A) Normalized emission spectra of 2 n [Br] (filled graph corresponds to 21 [Br] [10a] ). B), C) Time‐resolved emission spectra of 22 [OTf] in toluene at 298 K.
Due to higher stability, triflate salts were used for most of time‐resolved studies. Transient emission spectra monitored in the 0.1–1.0 ns time range for 2 n [OTf] (n=2–4; Figures 2 and S7) reveal that the initial HiE F1 band, recorded at 0.1 ns delay after the excitation pulse, undergoes continuous transformation into the LoE F2 fluorescence, which is completed within 0.8–1.0 ns. The spectral temporal evolution of red‐shifted emission correlates well with the kinetics of the F2 band, for which a rise component of ca. 170 ps can be resolved by time‐correlated single photon counting (TCSPC) measurements, followed by the relaxation of the excited state with τ obs=2.6–3.3 ns (Table 1, Figure S9).

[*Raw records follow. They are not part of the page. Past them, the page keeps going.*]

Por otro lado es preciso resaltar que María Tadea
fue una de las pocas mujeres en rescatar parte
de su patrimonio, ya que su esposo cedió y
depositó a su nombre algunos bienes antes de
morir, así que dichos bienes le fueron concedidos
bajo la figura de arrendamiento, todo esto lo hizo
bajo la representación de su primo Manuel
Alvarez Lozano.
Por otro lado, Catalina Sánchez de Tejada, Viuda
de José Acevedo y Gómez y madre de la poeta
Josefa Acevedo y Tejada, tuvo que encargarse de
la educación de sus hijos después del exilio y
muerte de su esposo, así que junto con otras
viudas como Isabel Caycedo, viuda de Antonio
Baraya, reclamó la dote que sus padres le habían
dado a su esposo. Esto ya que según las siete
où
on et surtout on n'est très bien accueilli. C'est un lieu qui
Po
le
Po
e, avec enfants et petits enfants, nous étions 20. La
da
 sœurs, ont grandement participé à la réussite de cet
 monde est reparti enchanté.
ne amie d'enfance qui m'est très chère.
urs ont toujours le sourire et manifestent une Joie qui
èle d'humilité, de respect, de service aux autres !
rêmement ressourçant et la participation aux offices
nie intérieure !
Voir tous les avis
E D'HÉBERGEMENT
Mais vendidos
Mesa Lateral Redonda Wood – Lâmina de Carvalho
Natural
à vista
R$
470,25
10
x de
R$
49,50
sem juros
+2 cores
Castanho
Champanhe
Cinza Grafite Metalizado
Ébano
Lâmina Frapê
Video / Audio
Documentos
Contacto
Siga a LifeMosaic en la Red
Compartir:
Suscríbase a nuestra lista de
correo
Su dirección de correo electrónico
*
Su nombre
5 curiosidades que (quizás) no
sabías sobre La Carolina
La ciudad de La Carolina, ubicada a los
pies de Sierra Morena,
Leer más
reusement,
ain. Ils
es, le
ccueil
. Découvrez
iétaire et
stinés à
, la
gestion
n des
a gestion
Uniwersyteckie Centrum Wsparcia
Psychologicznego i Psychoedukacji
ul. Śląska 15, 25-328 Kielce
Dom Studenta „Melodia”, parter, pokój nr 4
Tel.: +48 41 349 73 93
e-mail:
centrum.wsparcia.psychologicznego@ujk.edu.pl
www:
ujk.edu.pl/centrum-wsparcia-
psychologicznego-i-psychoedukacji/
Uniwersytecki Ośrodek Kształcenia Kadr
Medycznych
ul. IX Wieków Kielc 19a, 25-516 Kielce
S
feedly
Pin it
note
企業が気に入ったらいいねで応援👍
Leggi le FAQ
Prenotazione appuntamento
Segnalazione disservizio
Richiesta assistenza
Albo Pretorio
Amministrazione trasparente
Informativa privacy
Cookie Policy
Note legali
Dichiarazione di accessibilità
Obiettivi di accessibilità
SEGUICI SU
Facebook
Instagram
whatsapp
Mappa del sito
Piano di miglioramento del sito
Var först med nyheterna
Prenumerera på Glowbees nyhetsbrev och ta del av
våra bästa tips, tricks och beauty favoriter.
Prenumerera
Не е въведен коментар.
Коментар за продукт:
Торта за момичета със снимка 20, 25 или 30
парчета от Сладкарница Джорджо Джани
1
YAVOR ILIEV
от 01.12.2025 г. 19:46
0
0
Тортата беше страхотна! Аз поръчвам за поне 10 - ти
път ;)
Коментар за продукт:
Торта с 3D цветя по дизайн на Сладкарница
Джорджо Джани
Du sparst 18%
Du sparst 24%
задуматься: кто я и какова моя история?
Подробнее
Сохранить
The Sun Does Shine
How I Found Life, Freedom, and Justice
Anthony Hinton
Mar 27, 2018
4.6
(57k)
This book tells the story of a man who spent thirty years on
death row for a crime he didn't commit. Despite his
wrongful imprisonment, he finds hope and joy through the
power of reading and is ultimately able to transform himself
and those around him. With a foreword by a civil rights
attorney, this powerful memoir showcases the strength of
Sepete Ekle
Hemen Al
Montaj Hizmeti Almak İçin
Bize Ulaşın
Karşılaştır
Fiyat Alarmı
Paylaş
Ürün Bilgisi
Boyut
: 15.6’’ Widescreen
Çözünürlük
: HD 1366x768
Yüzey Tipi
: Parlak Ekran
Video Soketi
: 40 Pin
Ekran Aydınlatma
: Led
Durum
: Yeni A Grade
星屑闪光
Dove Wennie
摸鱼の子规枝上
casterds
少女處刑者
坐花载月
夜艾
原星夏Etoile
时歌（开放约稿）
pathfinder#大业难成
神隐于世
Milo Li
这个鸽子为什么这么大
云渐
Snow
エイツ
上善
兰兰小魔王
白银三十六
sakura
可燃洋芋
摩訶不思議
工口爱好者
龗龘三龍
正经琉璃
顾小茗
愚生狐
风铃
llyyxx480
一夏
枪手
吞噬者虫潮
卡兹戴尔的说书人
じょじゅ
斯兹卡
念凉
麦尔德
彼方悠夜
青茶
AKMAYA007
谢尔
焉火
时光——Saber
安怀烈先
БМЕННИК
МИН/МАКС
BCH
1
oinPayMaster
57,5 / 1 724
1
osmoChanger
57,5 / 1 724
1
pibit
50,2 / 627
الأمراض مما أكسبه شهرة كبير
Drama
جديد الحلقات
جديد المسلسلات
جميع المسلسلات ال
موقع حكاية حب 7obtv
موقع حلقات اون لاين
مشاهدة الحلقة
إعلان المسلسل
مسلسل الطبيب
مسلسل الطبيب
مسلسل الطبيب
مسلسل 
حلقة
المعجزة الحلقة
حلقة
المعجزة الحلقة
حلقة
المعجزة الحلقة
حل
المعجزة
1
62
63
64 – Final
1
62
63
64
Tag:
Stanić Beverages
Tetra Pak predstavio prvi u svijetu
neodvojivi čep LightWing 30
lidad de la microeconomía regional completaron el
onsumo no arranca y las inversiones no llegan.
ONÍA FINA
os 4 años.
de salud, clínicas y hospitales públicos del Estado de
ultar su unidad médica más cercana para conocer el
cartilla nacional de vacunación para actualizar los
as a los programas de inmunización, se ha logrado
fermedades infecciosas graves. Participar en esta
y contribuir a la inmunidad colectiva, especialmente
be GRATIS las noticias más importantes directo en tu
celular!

Triflate salts demonstrate systematically higher quantum yields (Φem=0.47–0.30) than the bromide congeners (Φem=0.17–0.10), while the multipolar dyes show somewhat lower intensity than dipolar compounds. The transition from dipolar (D−A+) 21 + to quadrupolar (D−A+−D) 22 + architecture in the presence of Br− anion dramatically increases the intensity of F2 band (λ=586 nm) relative to F1 band (λ=468 nm) that changes the F1/F2 ratio from 1/0.41 to 0.57/1 (Figure 2 and Table 1) but retains both the emission wavelengths and the total quantum yields (Φem=0.17 and 0.15 for 21 [Br] and 22 [Br]). Qualitatively, the same trend is observed for OTf− salts, for which the LoE signal dominates and grows for 22 + vs 21 + cation (Figure S7). Schematically, it can be illustrated by the symmetrically branched molecular structure of 22 + that increases the probability of photoinduced anion translocation by providing two accessible migration pathways and minimizing steric restrictions, i.e. eliminating migration‐unfavorable locations for relatively small counterions around the cationic motif (Figure 3). An additional enhancement of migration can be offered by the quadrupolar excited state, which might have an appreciable contribution in non‐polar solvents. [19d]
Figure 3.
Schematic representation of the effect of dipolar and quadrupolar architectures on the possibility of anion migration.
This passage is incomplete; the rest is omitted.